A TOTAL of seven mature fir trees growing along the picturesque banks of the River Bann have been cut down by the DRD in order to discourage loitering and anti-social behaviour.
In the same week that a tree killing disease was discovered at Somerset Forest, more of Coleraine’s natural beauty has been sacrificed - this time in the name of policing.
It is understood the decision to fell the evergreen giants which lined the Tow Path next to the old bridge, followed an “Environmental and Visual Audit” of the Waterside Area of Coleraine, carried out in a joint operation by Coleraine Town Centre Partnership and the local PSNI.
Representatives of the two bodies spoke with staff at Coleraine County Hall following complaints from the local community about anti-social drinking and anti-social behaviour in the grounds and neighbouring area.
At a recent meeting of the District Policing Partnership, Area Commander Inspector Nicky Thompson, confirmed the arrangement.
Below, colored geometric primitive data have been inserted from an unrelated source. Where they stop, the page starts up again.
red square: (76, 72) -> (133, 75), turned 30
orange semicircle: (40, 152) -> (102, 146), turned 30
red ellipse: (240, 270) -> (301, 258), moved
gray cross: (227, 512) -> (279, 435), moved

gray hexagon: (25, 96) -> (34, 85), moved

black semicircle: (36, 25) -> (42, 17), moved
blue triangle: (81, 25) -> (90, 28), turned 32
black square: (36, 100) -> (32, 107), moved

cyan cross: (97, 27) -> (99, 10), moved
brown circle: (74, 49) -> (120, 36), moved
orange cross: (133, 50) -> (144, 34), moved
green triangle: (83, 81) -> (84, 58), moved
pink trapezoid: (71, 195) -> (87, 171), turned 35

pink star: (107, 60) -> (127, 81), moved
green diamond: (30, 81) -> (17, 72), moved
“Police in Coleraine have always adopted a proactive approach to enforcement, however, to be truly effective a partnership problem solving approach needs to adopted,” he said.
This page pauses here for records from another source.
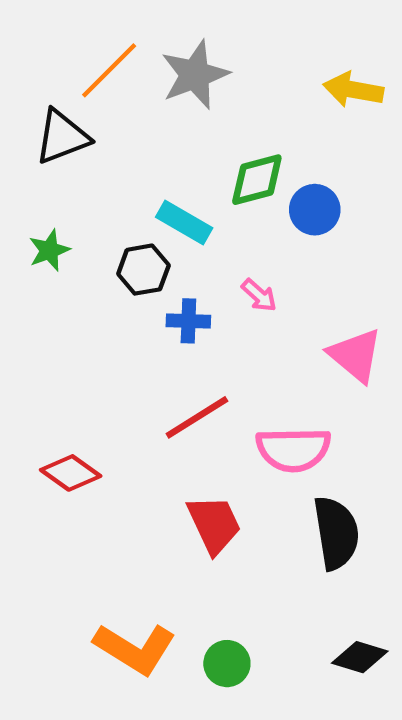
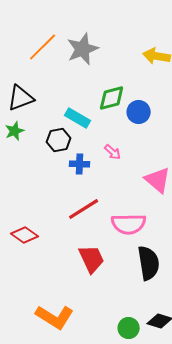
black triangle: (62, 137) -> (21, 98), moved
green circle: (227, 664) -> (129, 328), moved

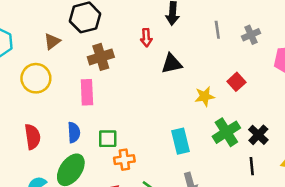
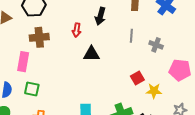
gray cross: (251, 35) -> (156, 45), turned 32
yellow star: (205, 96) -> (154, 91), moved
green square: (108, 139) -> (32, 89), moved

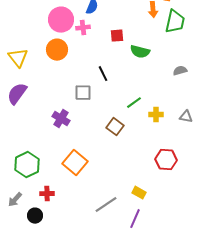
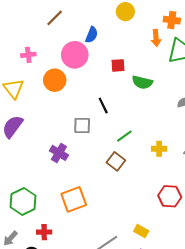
pink circle: (61, 20) -> (75, 55), moved
pink cross: (83, 28) -> (28, 55), moved
green line: (134, 103) -> (124, 136), moved
orange square: (75, 163) -> (74, 199), turned 30

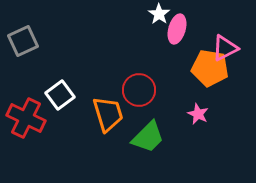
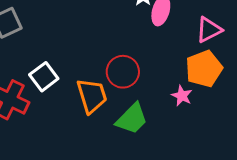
orange pentagon: (210, 68) -> (204, 69), moved, turned -30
Describing the drinking and loutish behaviour of a small group of youths next to the Clothworkers’ Building, Waterside, the Chief Inspector added that local communities had suffered the behaviour for quite some “considerable time” before a neighbourhood policeman, Sergeant Sean Craig, and the town centre manager met with County Hall officials and came up with the tree felling plan.
A Roads Service Spokesperson said: “A number of leylandi trees have been removed from the Tow Path area of Coleraine. This work was requested by the Town Centre Partnership in conjunction with PSNI. The leylandi will be replaced with much less intrusive trees as part of on-going work in the area.”
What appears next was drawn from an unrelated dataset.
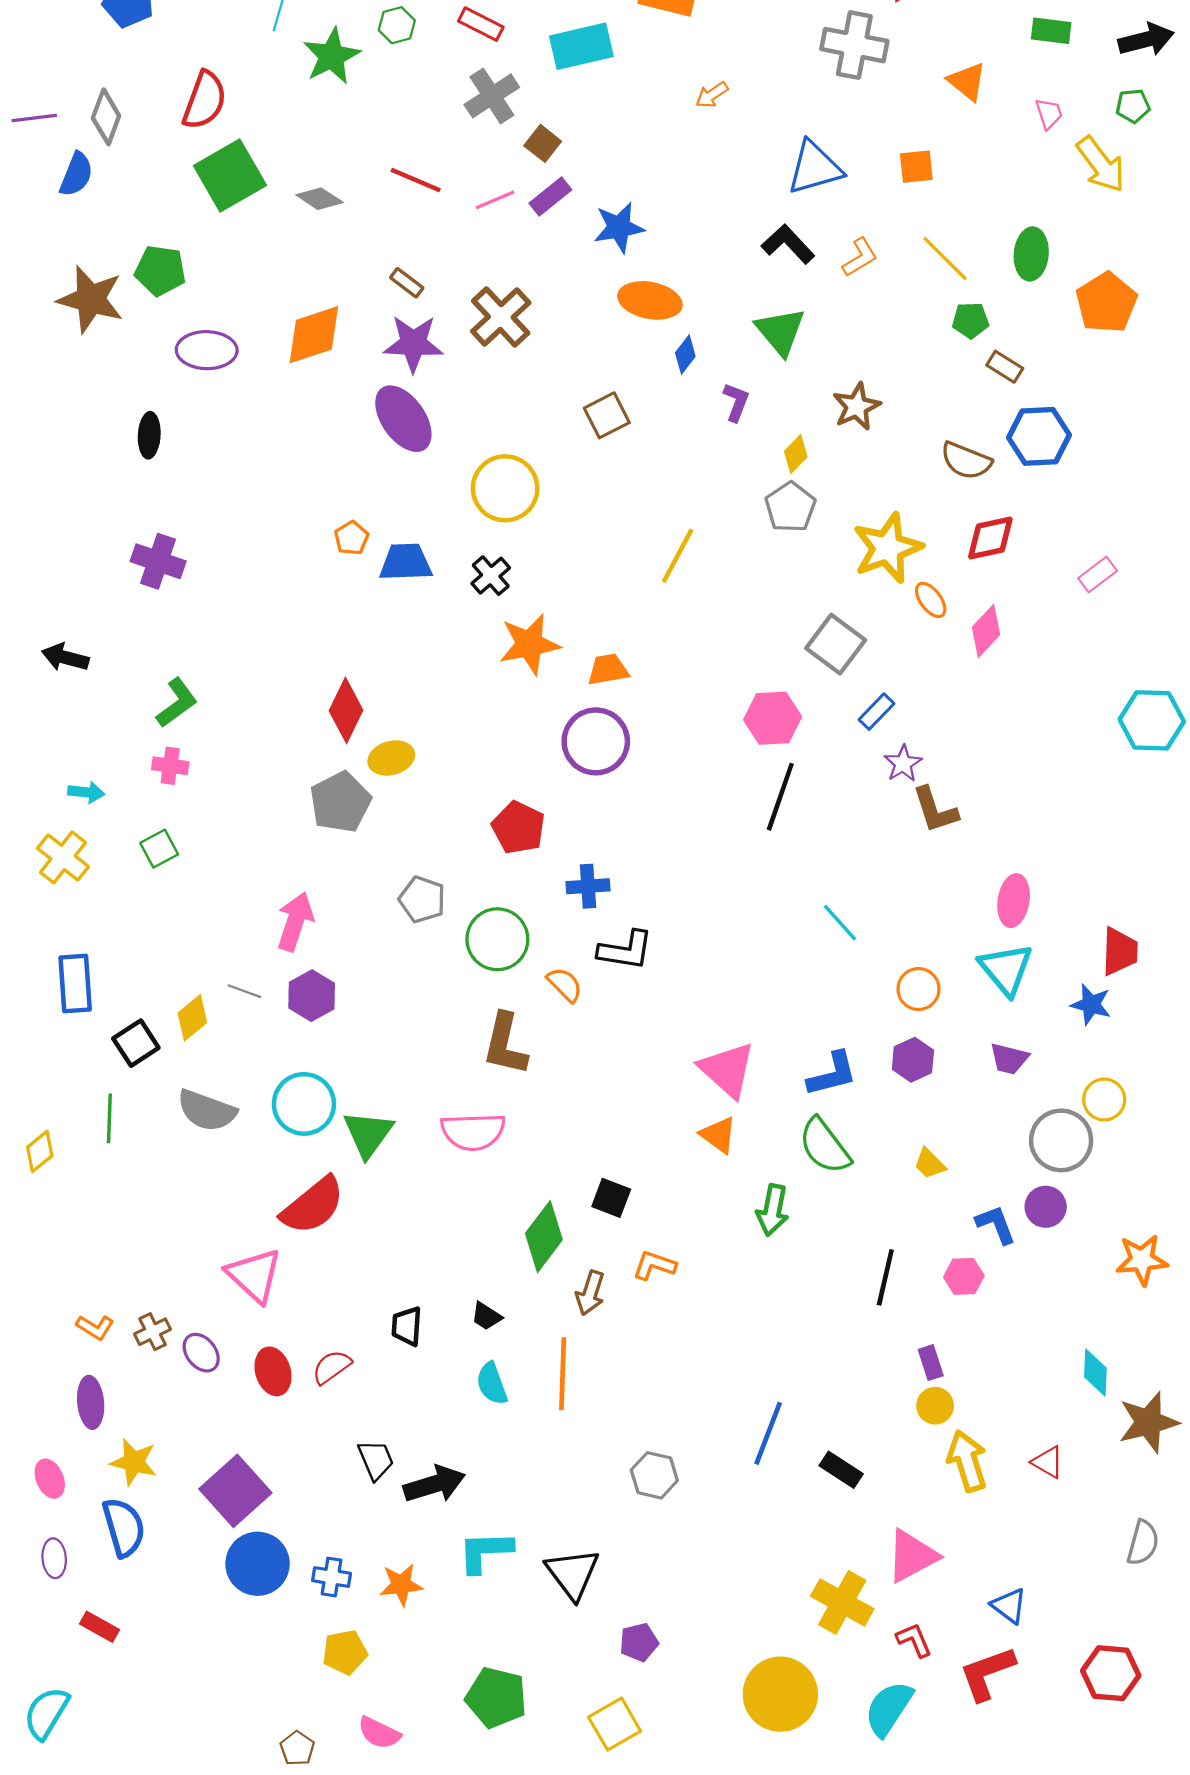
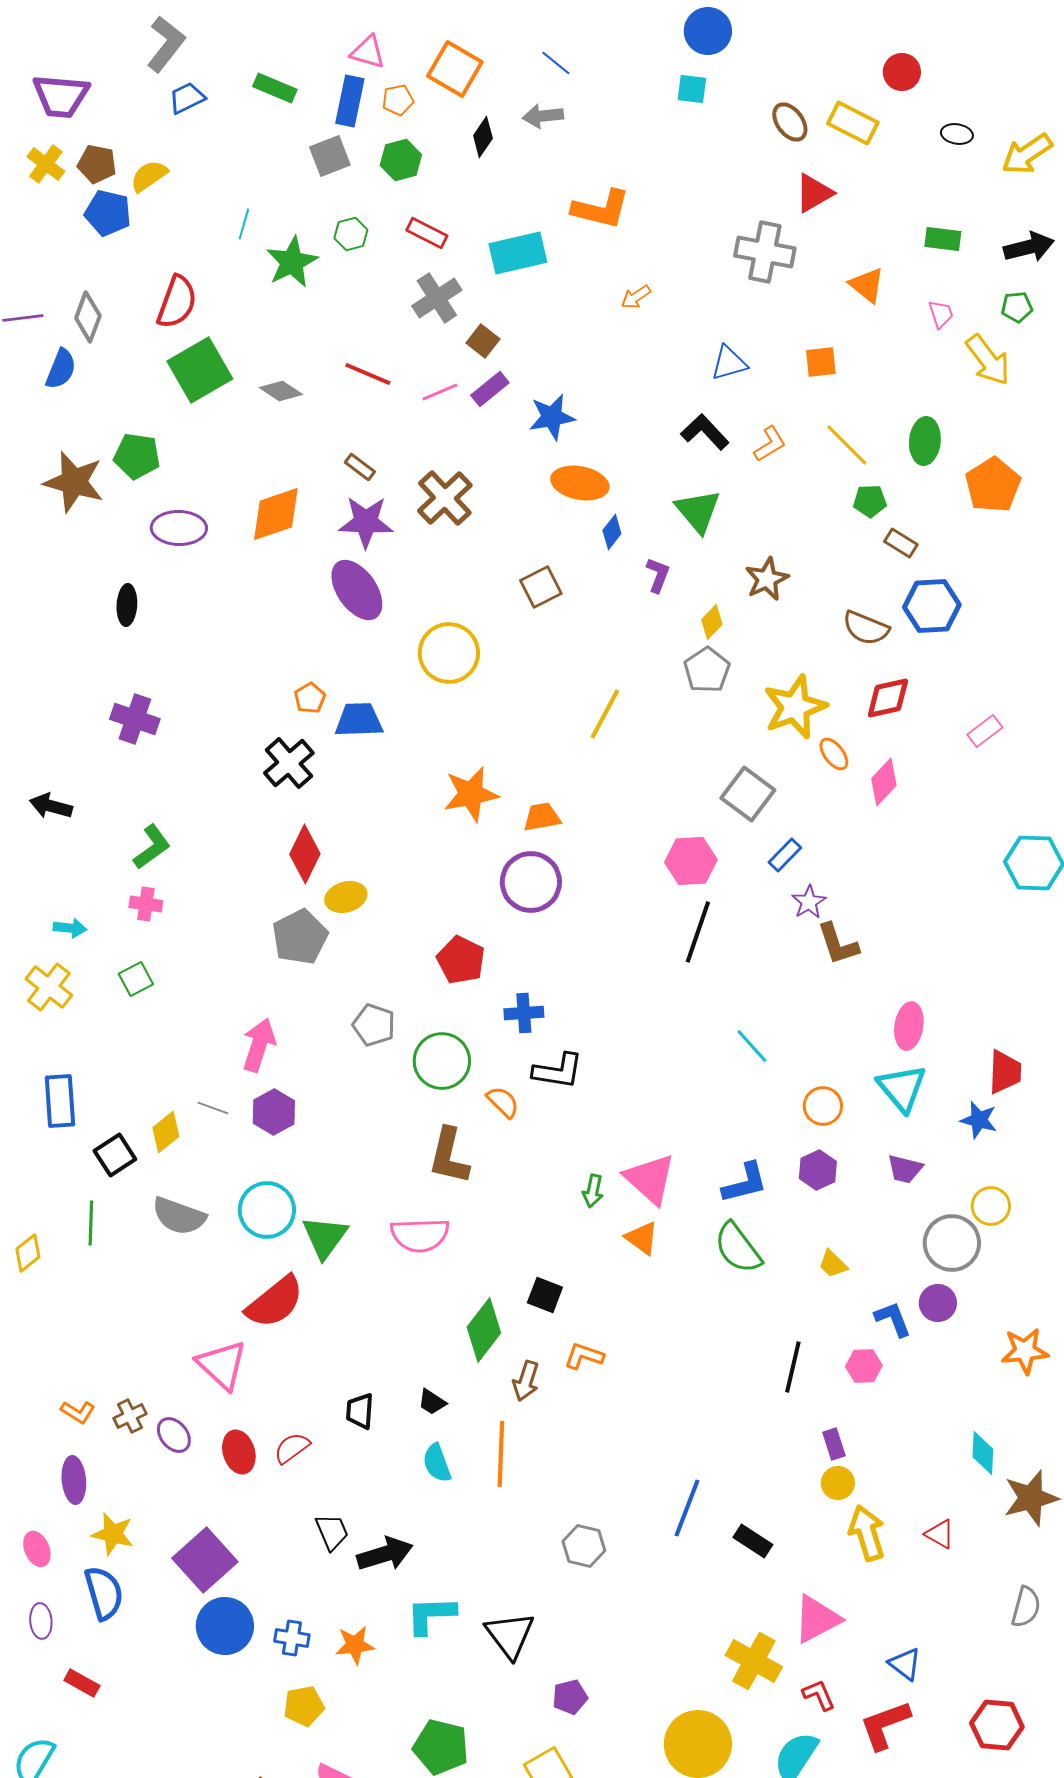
blue triangle: (815, 168) -> (729, 363), size x0.7
black cross: (491, 576) -> (289, 763), moved, size x1.4
green arrow: (773, 1210) -> (593, 1191), moved, size x0.7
Julienne Elliott, Town Centre Manager, said: “The action to remove the leylandi and replace with trees similar to those on the rest of the tow path was identified during a multiagency environmental audit carried out on the waterside car park area.
“The property division within County Hall were aware of the audit and agreed to carry out this work as part of the its ongoing programme for the estate. The leylandi will be replaced by more suitable trees which will enhance the tow path area and encourage people to make use of the waterside car park both during the day and evening.”
PSNI Inspector Catherine Magee said: “Responding to a wide range of community concerns, police worked collaboratively with other agencies to carry out an environmental audit of the area.”